- Born: 27 September 1809 Baltimore, Maryland
- Died: 23 February 1879 (aged 69) Baltimore, Maryland
- Occupation: Author

= Brantz Mayer =

American author, lawyer, and historian

Brantz Mayer (September 27, 1809 – February 23, 1879) was an American writer, lawyer, and historian. In 1844, he founded the Maryland Historical Society, which is today the oldest cultural institution in the U.S. state of Maryland.

==Early life==
Brantz Mayer was born in 1809 in Baltimore, Maryland, to Christian Mayer and Anna Katherina Baum Mayer. His father, Christian, had emigrated from Germany to the United States in 1784 along with a friend, Lewis Brantz. The two formed a business partnership that would last for decades, trading as far away as with the East Indies and Mexico.

Christian Mayer's first son was lawyer Charles F. Mayer. He named his second son, Brantz, after his friend and business partner. Childless himself, Lewis Brantz would eventually name the younger Mayer as his heir.

== Education and career ==
After graduating from St. Mary's Seminary in Baltimore, Brantz Mayer sailed for the East, visiting Java, Sumatra, and China, and returned in 1828. He studied law during this long voyage, and on his return home entered law school and was admitted to the bar in 1829. He practiced law from 1832 until 1841, when he was appointed secretary of legation to Mexico, where he remained a year, and on his return edited for a short time the Baltimore American newspaper. Brantz Mayer was again secretary of the United States legation to Mexico in 1842 and 1843.

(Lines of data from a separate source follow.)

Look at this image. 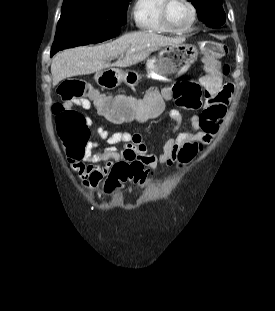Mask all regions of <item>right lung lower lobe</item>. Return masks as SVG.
Masks as SVG:
<instances>
[{
    "label": "right lung lower lobe",
    "mask_w": 275,
    "mask_h": 311,
    "mask_svg": "<svg viewBox=\"0 0 275 311\" xmlns=\"http://www.w3.org/2000/svg\"><path fill=\"white\" fill-rule=\"evenodd\" d=\"M122 24H123V23H122ZM122 24L117 25L115 29L110 30L111 32H109V33H107L106 35H104V36L100 39L99 42H102V41H104V40H108V39H110V38H112V37H115V36L119 35V33H120V27H121Z\"/></svg>",
    "instance_id": "98d812e1"
}]
</instances>
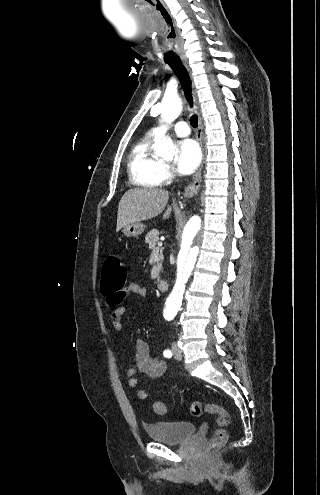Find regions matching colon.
I'll return each mask as SVG.
<instances>
[{"mask_svg": "<svg viewBox=\"0 0 320 495\" xmlns=\"http://www.w3.org/2000/svg\"><path fill=\"white\" fill-rule=\"evenodd\" d=\"M127 270L125 265L117 256L108 257L102 267L101 289L104 294L120 291L125 286ZM122 298V297H121ZM147 397V392L144 398ZM154 412L163 415L166 412V406L163 402L157 401L153 404ZM189 412L194 417H199L204 413L216 416L217 429L209 441V451H214L221 447L227 440L226 427L230 422L227 411L220 405L194 401L189 405Z\"/></svg>", "mask_w": 320, "mask_h": 495, "instance_id": "5ec220e1", "label": "colon"}]
</instances>
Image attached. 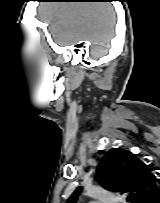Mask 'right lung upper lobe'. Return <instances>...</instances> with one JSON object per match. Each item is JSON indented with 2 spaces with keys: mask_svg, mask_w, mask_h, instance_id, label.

When he returned home after his 1843 visit, he published his first work, Mexico as it Was, and as it Is (Philadelphia, 1844), which was accused of unfairness and gave rise to animated controversy. In the winter of 1844, Mayer founded the Maryland Historical Society, the original object of which was “the collecting the scattered materials of the early history of the state, and for other collateral purposes.” In 1857, he was elected a member of the American Antiquarian Society.

During the American Civil War, Mayer was an active Unionist, and in 1861 was appointed president of the Maryland Union State general committee, and did much to aid the Union cause. In 1867, he was appointed a paymaster in the United States army, a post which he resigned in 1875. He contributed to the Maryland Historical Society the Journal of Charles Carroll of Carrollton during his Mission to Canada, and Tah-gah-jute, or Logan and Captain Michael Cresap.

== Personal life ==
On September 27, 1835, Mayer married Mary Griswold, and they had five daughters. Mayer remarried to Cornelia Poor, they had three daughters together.

He died on February 23, 1879, at the age of sixty-nine.

==Works==

Among his works are:

- Mexico as it was and as it is (1844; 3d ed., 1847) completed book at Wikisource.
- History of the War between Mexico and the United States (1848)
- Mexico, Aztec, Spanish, and Republican (1852)
- Calvert and Penn, or the Growth of Civil and Religious Liberty in the United States (1852)
- Captain Canot, or Twenty Years of an African Slaver (1854)
- Observations on Mexican History and Archaeology in Smithsonian Contributions (1857)
- Mexican Antiquities (1858)
- Baltimore: Past and Present. With Biographical Sketches of Its Representative Men (1871)
- Journal of Charles Carroll of Carrollton During his Visit to Canada in 1776, As One of the Commissioners from Congress; With A Memoir and Notes.(1845 & 1876)

==Family==
His nephew Francis Blackwell Mayer was a noted artist. Another nephew, Alfred M. Mayer, brother of Francis, was a noted physicist. His grandniece, Mary van Kleeck, was a social worker and radical labor activist.